**Information shown**
________________

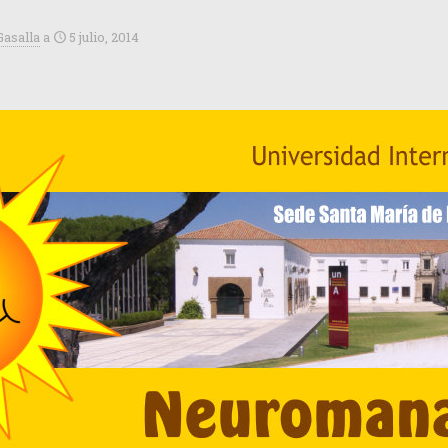
Gasalla
a
5 julio, 2014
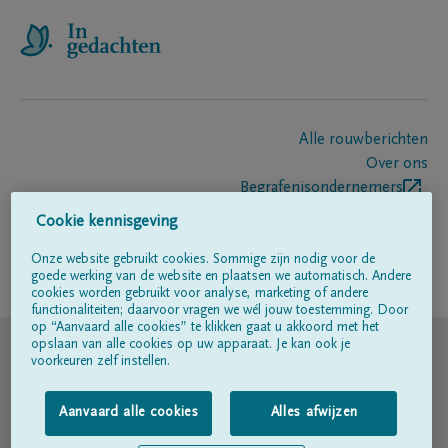
Alle rouwberichten
Over ons
Begrafenisondernemers
Contact
Cookie kennisgeving
Onze website gebruikt cookies. Sommige zijn nodig voor de
goede werking van de website en plaatsen we automatisch. Andere
Volg ons op
cookies worden gebruikt voor analyse, marketing of andere
functionaliteiten; daarvoor vragen we wél jouw toestemming. Door
op “Aanvaard alle cookies” te klikken gaat u akkoord met het
© DELA
opslaan van alle cookies op uw apparaat. Je kan ook je
voorkeuren zelf instellen.
Gebruiksvoorwaarden
Aanvaard alle cookies
Alles afwijzen
Privacyverklaring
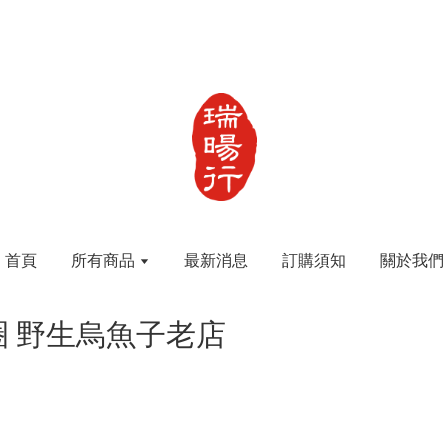
首頁
所有商品
最新消息
訂購須知
關於我們
 野生烏魚子老店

________________

**Required action**
For every entry, return its exact wording and leave out any image.

**Response area**
Gasalla
a
5 julio, 2014
Alle rouwberichten
Over ons
Begrafenisondernemers
Contact
Cookie kennisgeving
Onze website gebruikt cookies. Sommige zijn nodig voor de
goede werking van de website en plaatsen we automatisch. Andere
Volg ons op
cookies worden gebruikt voor analyse, marketing of andere
functionaliteiten; daarvoor vragen we wél jouw toestemming. Door
op “Aanvaard alle cookies” te klikken gaat u akkoord met het
© DELA
opslaan van alle cookies op uw apparaat. Je kan ook je
voorkeuren zelf instellen.
Gebruiksvoorwaarden
Aanvaard alle cookies
Alles afwijzen
Privacyverklaring
首頁
所有商品
最新消息
訂購須知
關於我們
 野生烏魚子老店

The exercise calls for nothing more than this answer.